[Dataset entries]
'''

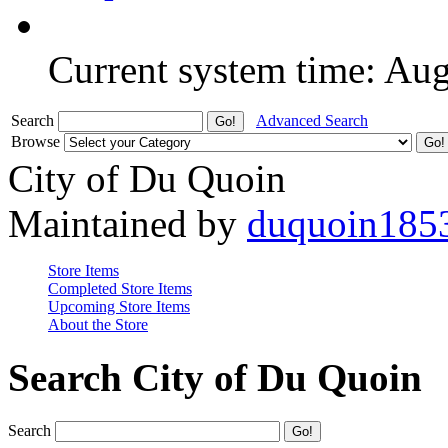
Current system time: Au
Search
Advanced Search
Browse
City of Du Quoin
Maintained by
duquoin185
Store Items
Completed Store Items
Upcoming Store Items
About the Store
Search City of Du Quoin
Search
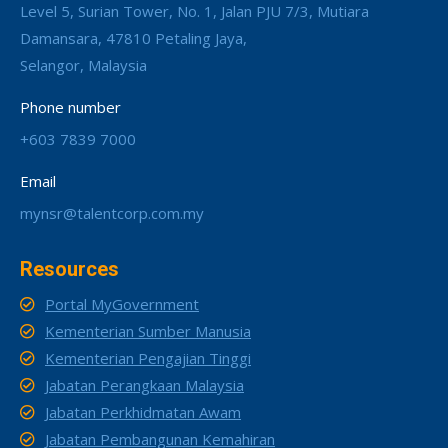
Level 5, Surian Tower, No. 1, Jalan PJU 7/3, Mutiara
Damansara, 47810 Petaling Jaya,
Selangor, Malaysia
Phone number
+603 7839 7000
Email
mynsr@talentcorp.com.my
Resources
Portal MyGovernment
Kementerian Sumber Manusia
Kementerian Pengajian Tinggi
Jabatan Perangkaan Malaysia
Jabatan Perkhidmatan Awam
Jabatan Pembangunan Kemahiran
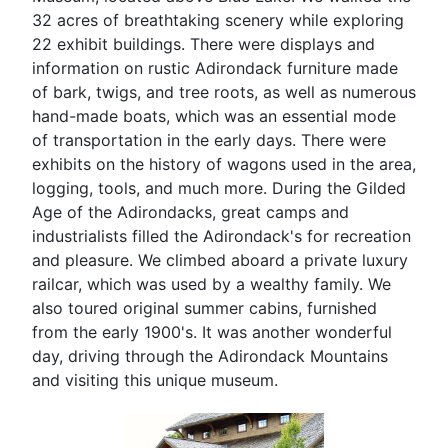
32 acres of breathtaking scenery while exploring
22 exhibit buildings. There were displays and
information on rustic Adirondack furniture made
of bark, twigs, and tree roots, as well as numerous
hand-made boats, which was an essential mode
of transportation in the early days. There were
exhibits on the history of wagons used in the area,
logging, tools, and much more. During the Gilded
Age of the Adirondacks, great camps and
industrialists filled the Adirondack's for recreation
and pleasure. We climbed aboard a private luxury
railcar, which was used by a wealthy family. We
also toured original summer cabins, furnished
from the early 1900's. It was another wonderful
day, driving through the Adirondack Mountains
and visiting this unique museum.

'''
'''

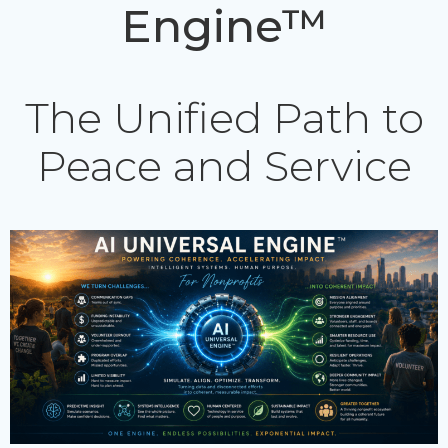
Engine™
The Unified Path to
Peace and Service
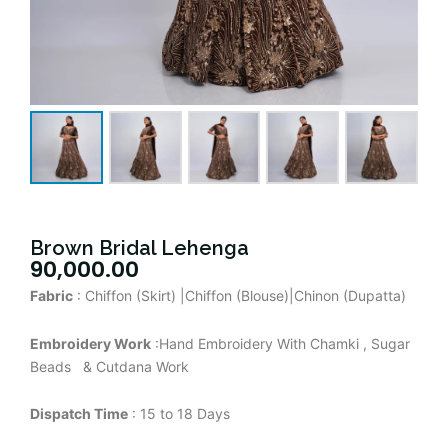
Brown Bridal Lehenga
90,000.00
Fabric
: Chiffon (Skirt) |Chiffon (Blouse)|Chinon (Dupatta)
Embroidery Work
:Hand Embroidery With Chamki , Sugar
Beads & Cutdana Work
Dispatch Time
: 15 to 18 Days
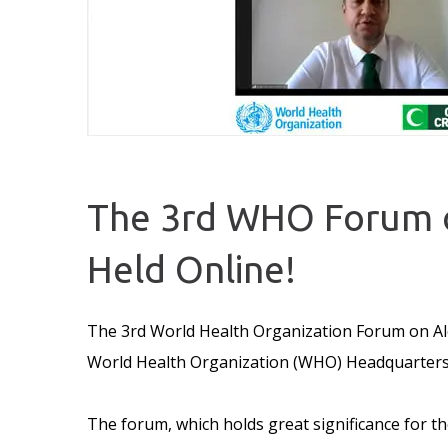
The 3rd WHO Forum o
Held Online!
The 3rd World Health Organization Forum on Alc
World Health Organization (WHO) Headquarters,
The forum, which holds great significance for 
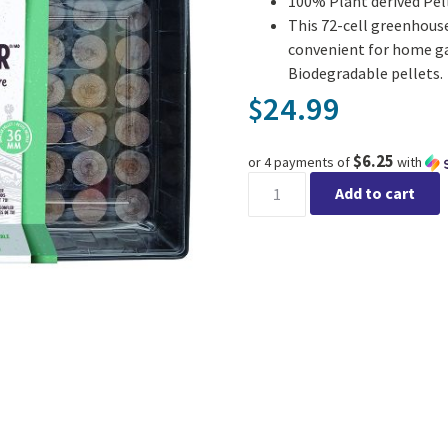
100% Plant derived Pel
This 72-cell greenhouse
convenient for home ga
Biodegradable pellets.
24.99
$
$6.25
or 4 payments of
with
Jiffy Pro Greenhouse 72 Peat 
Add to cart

'''
'''

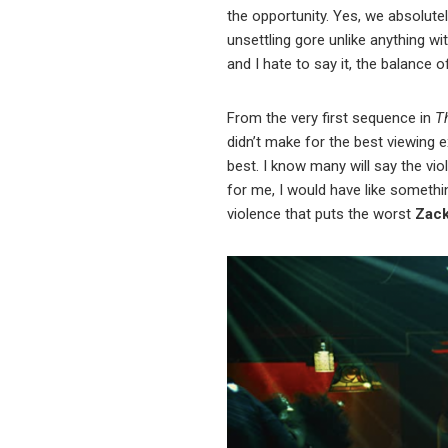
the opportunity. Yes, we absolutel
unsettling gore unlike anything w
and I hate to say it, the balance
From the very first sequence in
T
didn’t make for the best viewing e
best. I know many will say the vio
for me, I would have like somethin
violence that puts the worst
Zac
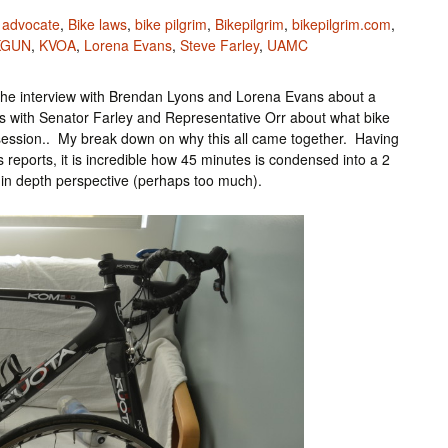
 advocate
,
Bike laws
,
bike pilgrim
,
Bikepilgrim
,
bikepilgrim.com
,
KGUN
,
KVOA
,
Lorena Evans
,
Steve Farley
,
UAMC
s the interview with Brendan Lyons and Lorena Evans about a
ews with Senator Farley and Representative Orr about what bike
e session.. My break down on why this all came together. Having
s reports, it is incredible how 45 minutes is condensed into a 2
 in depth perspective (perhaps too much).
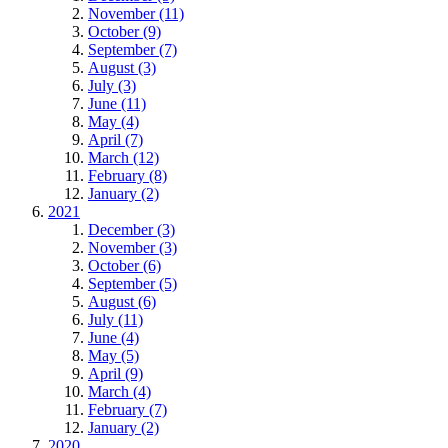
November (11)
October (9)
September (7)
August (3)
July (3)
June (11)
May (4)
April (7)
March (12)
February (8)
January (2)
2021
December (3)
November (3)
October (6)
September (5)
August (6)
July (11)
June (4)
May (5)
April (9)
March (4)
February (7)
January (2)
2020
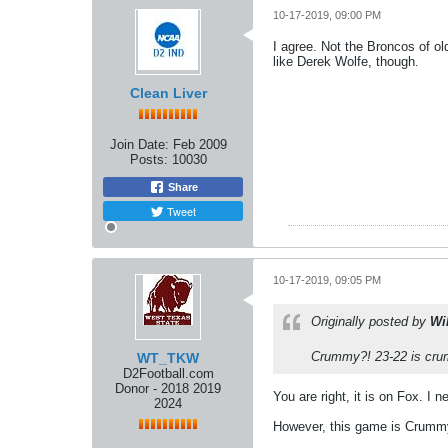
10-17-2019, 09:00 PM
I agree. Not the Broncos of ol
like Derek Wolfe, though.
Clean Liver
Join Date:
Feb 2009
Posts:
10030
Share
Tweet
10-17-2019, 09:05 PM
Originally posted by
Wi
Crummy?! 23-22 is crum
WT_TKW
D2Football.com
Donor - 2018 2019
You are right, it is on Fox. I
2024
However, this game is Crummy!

'''

About this task: Look above for the line with "Dispatch Time" and the line with "convenient for home ga"; set down those two lines and all lines between them exactly, without pictures and without anything else.

Expected answer:
Dispatch Time
: 15 to 18 Days
The 3rd WHO Forum o
Held Online!
The 3rd World Health Organization Forum on Alc
World Health Organization (WHO) Headquarters,
The forum, which holds great significance for 
100% Plant derived Pel
This 72-cell greenhouse
convenient for home ga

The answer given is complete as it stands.